VC Funds act as intermediary between:
– Founders
– Limited Partners (LPs = the actual investors)
It is normal for intermediaries to be viewed unfavorably and for opaque “clubby” business models to be eventually replaced by networks and software that inject a new level of transparency and efficiency.
We have previously written about how Angel List is a game changer because of Syndicates.
With this announcement, Angel List has ratcheted up the game again. This is one more example of how once a business gets network effects it is game over for the old way of doing things – think Microsoft, Google, Facebook, Amazon, eBay, Alibaba, AirBnB and Uber.
The announcement of the world’s largest seed fund was made on the Angel List blog on 12th October
Your “shameless copy & paste blogger” has put the key bits from the announcement here for your convenience:
“CSC Upshot, a new venture capital firm, has raised a $400M fund to invest in startups on AngelList. This is the largest fund dedicated to seed-stage startups, ever.
CSC Upshot will primarily invest in syndicates led by experienced angels and VCs. It will help syndicates make larger, faster investments in early-stage startups and their follow-on rounds. It will also help promising new syndicates make investments while they’re building a backing from individual investors.
Syndicate leads will earn their full carry on CSC Upshot’s investments. Leads can accept or decline capital from CSC Upshot, just like any other backer. And CSC Upshot’s investments will leave room for individual investors.”
Here is why this is a game changer:
There is no AUM (Assets Under Management) Fee in Angel List
So a Seed Stage Fund like CSC Upshot is not motivated to raise bigger and bigger funds and migrate to later stage. Think about the 2 and 20 model in VC. Earning the 20% carry is hard – you have to find great ventures to invest in. Earning 2% on a $1 billion fund gets you $20m a year – just to keep the lights on.

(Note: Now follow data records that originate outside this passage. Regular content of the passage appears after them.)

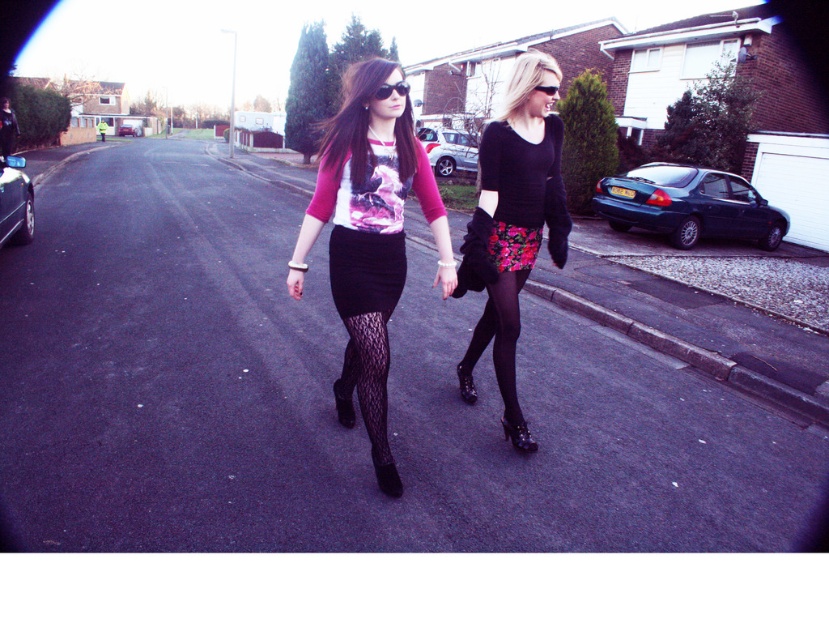 Consider the image. You are a photographer standing at the point marked by the coordinates point (343, 408). You want to capture a photo of the two women walking on the suburban street. Which direction should you face to ensure both women are in the frame?

The point (343, 408) marks the black lace boot at center. To include both women in the frame, the photographer should face towards the direction where the two women are walking, ensuring the black lace boot at center is positioned centrally while framing both subjects.

You are a delivery person who needs to place a small package between the black lace boot at center and the black plastic sunglasses at upper center. The package is 2 meters long. Will it fit between them?

The distance between the black lace boot at center and the black plastic sunglasses at upper center is 2.11 meters, so the 2 meter long package will fit between them.

You are a photographer standing at the edge of the suburban street. You want to take a photo of the black lace boot at center. Where should you position yourself to capture the boot in the frame?

To capture the black lace boot at center in the frame, position yourself so that the boot is centered at coordinates approximately 0.639 on the x axis and 0.415 on the y axis. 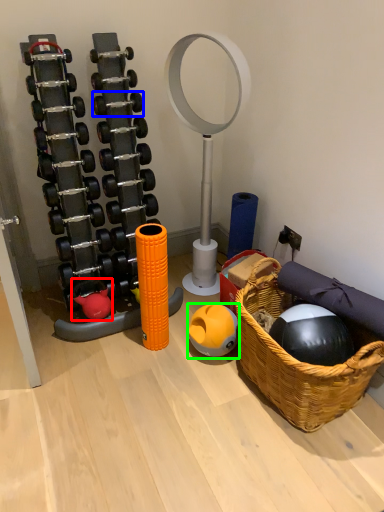 Question: Which object is the farthest from toy (highlighted by a red box)? Choose among these: dumbbell (highlighted by a blue box) or ball (highlighted by a green box).

Choices:
 (A) dumbbell
 (B) ball

Answer: (A) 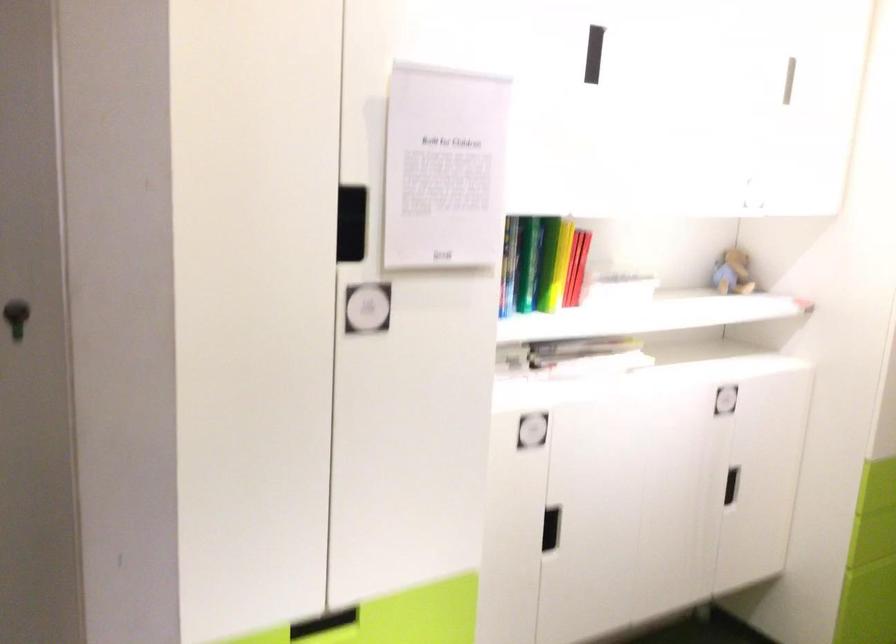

Angel List Syndicates and Seed Funds investing in Syndicates kills the AUM model in VC investing. That is a big deal. LPs hate AUM fees.
The AUM model forces Funds to go to later stage. AngelBlog has the data. The money quote is here:
“It takes almost as much time to manage a $1-million investment as it does a $10-million investment.”
So it is even better to deploy capital in $100 million chunks. That forces you to the late stage.
That explains why the air is now escaping from the late stage investing bubble as ventures do the “new down round” which is now called an IPO. The inversion of norm (private valuations being high than public valuations) could never last. It is ending now.
CSC Upshot is interesting because this is smart money from China getting in the game:
“CSC Upshot is based in the U.S. and is independent of AngelList. Its general partners, Huoy-Ming Yeh and Veronica Wu, are both engineers with degrees from MIT and Berkeley. They have had long careers in technology and venture capital, including work at Tesla, Apple, SVB Venture Capital and PacRim Venture Partners.
The fund’s largest limited partner is CSC Group. Founded in 2000, it is one of China’s 3 largest private equity firms, with $12B under management.”
This is another First the Rest then the West story.
In February we pointed out that VC investing was looking increasingly crazy and chaotic These were signs of a business model being disrupted.
I predict one thing. CSC Upshot is not the last Seed Fund to invest in Angel List Syndicates.
The Uberization of the VC business is happening now. The only problem for us scribblers is do we say a business has been Angel Listed? It does not have the same ring as Amazoned or Uberized.